Currently, forecast indexes for predicting the poor prognosis of COVID-19 patients include neck circumference,[4] obesity,[5] liver injury,[6] chest CT,[7] hypoalbuminaemia,[8] alteration of taste or smell,[9] combined IL-6 and CD8+ T cell counts,[10] serum amyloid A,[11] cardiac troponin-I, homocysteine,[12] elevated N-terminal pro-brain natriuretic peptide,[13] angiopoietin-2,[14] lymphocyte-to-C-reactive protein ratio,[15] albumin,[16] peripheral lymphocyte count,[17–20] neutrophil to lymphocyte ratio.[21] However, apart from lymphocyte count, most of these indexes are limited to specific populations, with small sample sizes, and are difficult to detect or to reproduce on a large scale. Complete blood count is the most available, efficient and economic examination, as this low-cost, easily acquired biomarker is readily available even in remote areas. Laboratory biomarkers[13] to predict the mortality and severity of COVID-19 are essential in this pandemic situation.
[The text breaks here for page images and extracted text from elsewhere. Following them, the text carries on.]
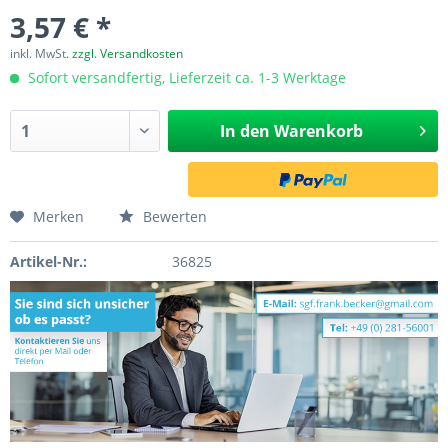
3,57 € *
inkl. MwSt.
zzgl. Versandkosten
Sofort versandfertig, Lieferzeit ca. 1-3 Werktage
In den
Warenkorb
Merken
Bewerten
Artikel-Nr.:
36825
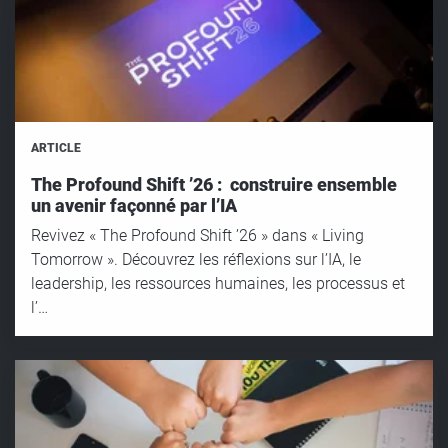
ARTICLE
The Profound Shift ’26 : construire ensemble
un avenir façonné par l’IA
Revivez « The Profound Shift ’26 » dans « Living
Tomorrow ». Découvrez les réflexions sur l’IA, le
leadership, les ressources humaines, les processus et
l’…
Peripheral blood lymphocyte levels also change significantly with the progression of COVID-19 disease. SARS-CoV-2 particles spread through the respiratory mucosa and infect other cells, causing a storm of cytokines in the body,[22] producing a series of immune responses, and causing changes in peripheral leukocyte counts, lymphocytes and other immune cells. Lymphocytes are the most important immune cells in the human body, and play a significant role in regulating cellular immunity.[23] Some studies have shown that a drastic reduction in the total number of lymphocytes indicates that the coronavirus has consumed many immune cells, and a significant reduction in lymphocytes is common in critically ill patients.[24] Our primary goal was to establish whether a lower lymphocyte count could predict the severity of COVID-19. Previous studies have focused on one or several time points, but a recent research study with a small sample size showed that the dynamic changes of lymphocyte counts could predict the deterioration of COVID-19.[18] This study aims to retrospectively analyze the time courses of lymphocyte counts of cured and dead patients with COVID-19, in order to obtain a key predictor of disease outcome and to provide guidance for subsequent clinical practice.

2 Materials and methods

2.1 Patients’ involvement and data collection

All hospitalized patients (n = 2923) (admission date from February 10 to March 8, 2020) in Huoshenshan Hospital of Wuhan, diagnosed with COVID-19 based on their clinical symptoms (fever or respiratory symptoms) with typical changes in chest radiology and positive nucleic acid detection results, were involved in this study. Huoshenshan Hospital of Wuhan is a new hospital for hospitalizing patients with COVID-19 and has been entrusted to the military after completion on February 2, 2020. Pharyngeal swab specimens of these patients were collected and used for COVID-19 viral nucleic acid detection using a real-time reverse transcriptase-polymerase chain reaction (RT-PCR) assay in the designated hospitals. Patients with positive test results were admitted to hospital and included in this study. All patients involved in this study were living in Wuhan during the outbreak period of COVID-19.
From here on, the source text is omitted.